- Born: Epifanio Irizarry Jusino 7 April 1915 Ponce, Puerto Rico
- Died: 3 November 2001 (aged 86) Ponce, Puerto Rico
- Education: Art Students League of New York, Freilassing Academy of Fine Arts
- Known for: Painting
- Notable work: Flamboyan (1972)
- Movement: Costumbrismo
- Awards: National Academy Museum and School Award Guggenheim Memorial Foundation Grant
- Patrons: Museo de Arte de Ponce Puerto Rico Museum of Art

= Epifanio Irizarry =

Puerto Rican painter

Epifanio "Fano" Irizarry Jusino (Note: ) (7 April 1915 – 3 November 2001) was a Puerto Rican oil canvas painter, draftsman, and art professor from Ponce, Puerto Rico. He exposed Costumbrismo practices of his native Puerto Rico, including bomba and plena dances, cockfighting and carnivals. During his professional lifetime, he exhibited in Puerto Rico, the United States as well as Europe, some of which were solo, and he was the winner of various prestigious awards.

==Early years==
Epifanio “Fano” Irizarry was born on 7 April 1915 on Calle Petardo in Clausells sector in Ponce. His parents were Ramón Irizarry, a cobbler, and Epifania Jusino, a homemaker. Since very young he showed an affinity for the arts and was encouraged to excel in painting by his father. He began his art studies with Inés Toro, and later was a student of Horacio Castaing, Librado Net and Miguel Pou.
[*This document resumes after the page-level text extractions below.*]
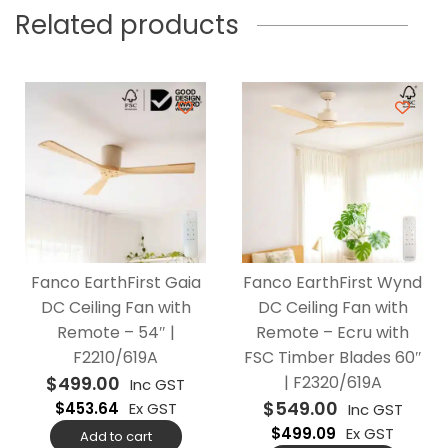
Related products
Fanco EarthFirst Gaia
Fanco EarthFirst Wynd
DC Ceiling Fan with
DC Ceiling Fan with
Remote – 54″ |
Remote – Ecru with
F2210/619A
FSC Timber Blades 60″
$
499.00
| F2320/619A
Inc GST
$
549.00
$
453.64
Ex GST
Inc GST
$
499.09
Ex GST
Add to cart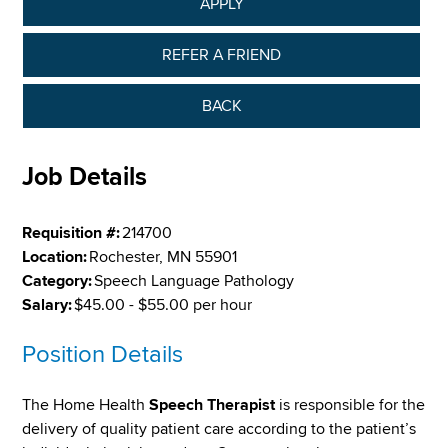
APPLY
REFER A FRIEND
BACK
Job Details
Requisition #:
214700
Location:
Rochester, MN 55901
Category:
Speech Language Pathology
Salary:
$45.00 - $55.00 per hour
Position Details
The Home Health
Speech Therapist
is responsible for the
delivery of quality patient care according to the patient’s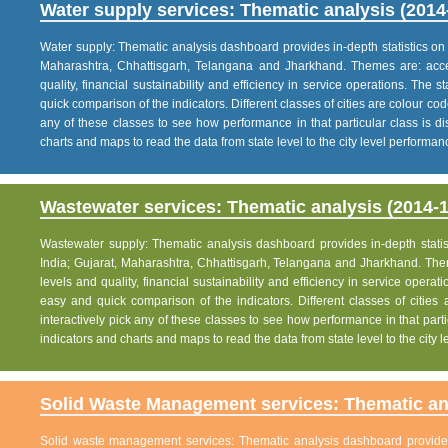
Water supply services: Thematic analysis (2014
Water supply: Thematic analysis dashboard provides in-depth statistics on va
Maharashtra, Chhattisgarh, Telangana and Jharkhand. Themes are: acce
quality, financial sustainability and efficiency in service operations. The 
quick comparison of the indicators. Different classes of cities are colour co
any of these classes to see how performance in that particular class is dis
charts and maps to read the data from state level to the city level performan
Wastewater services: Thematic analysis (2014-1
Wastewater supply: Thematic analysis dashboard provides in-depth statisti
India; Gujarat, Maharashtra, Chhattisgarh, Telangana and Jharkhand. The
levels and quality, financial sustainability and efficiency in service operat
easy and quick comparison of the indicators. Different classes of citie
interactively pick any of these classes to see how performance in that partic
indicators and charts and maps to read the data from state level to the city
Solid Waste Management services: Thematic ana
Solid waste management services: Thematic analysis dashboard provides i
In 1934 he moved to New York City where he took on various forms of employment and in 1941 he entered the United States Armed Forces. During his enlisted years he studied perspective in Germany and art at the Freilassing Art Academy, Bavaria, Germany, as well as at the Bavarian National Museum in Munich. He also lived in Paris, Toulouse, Lyon, and Reims, France as well as in Luxembourg.

==Schooling and career work==
In the 1950s he studied at the Art Students League of New York under Reginald Marsh and Robert Brackman. He returned to Puerto Rico, and joined Taller de Gráfica of the División de Educación de la Comunidad where he was an illustrator until 1963. Subsequently, he returned to Ponce where he dedicated his time to his paintings and to art education. Some of his most outstanding students were Rigoberto Lucca Irizarry (1951–) and Ramón Luis Román (1949–).

"Irizarry was a genius in addition to a painter who with his art he memorialized into eternity the Puerto Rican Costumbrismo through themes like the bomba and plena dances, cockfighting and Paso Fino horses."

==Style and characteristics==
Art critics describe his stroke as broad, energetic, free style and expressive. They define his paintings as reflecting life and movement. With respect to his use of color some critics point out to the liveliness and multiplicity of his tones, while others stress his sobriety and monochromatic style. His Marinas y Veleros watercolors are a witness to the passion that Irizarry had for the sea and the shore.

Wichie Torres stated that Irizarry was not only a lover of art but of opera music as well: "He loved to sing opera, and was good at it. So part of his daily ritual while painting was playing classical music and signing along in loud voice...Curiously, Irizarry never had a telephone. The reason was that he didn't want anyone interrupting him during his creative painting process."

==Paintings==
Irizarry's works are preserved at the Museo de Arte de Ponce, Museo de Arte de Puerto Rico, Riverside Art Museum in New York City, Instituto de Cultura de Madrid In Spain, and in private collections in Puerto Rico, United States, and Europe.

Among his outstanding works are:
- Baile de Bomba II (1951)
- Veleros (1957)
- Caras (1959)
- Feria de Caballos (1959)
- Baile de Bomba núm. 1 (1959)
- Pescadores de Muelles (1964)
- Flamboyan" (1972)
- La Bomba (1972)
- El Palo encebao (n.d.)

==Honors and legacy==
During his successful art career he received awards from the Ateneo Puertorriqueño and the Instituto de Cultura Puertorriqueña as well as being the recipient of the National Academy Museum and School Award and the Guggenheim Memorial Foundation Grant.

The Ponce School of Fine Arts has an art gallery named after Irizarry. He is also honored at Ponce's Park of the Illustrious Ponce Citizens.

Irizarry died on 3 November 2001 in his native Ponce, Puerto Rico. He was 87 years old.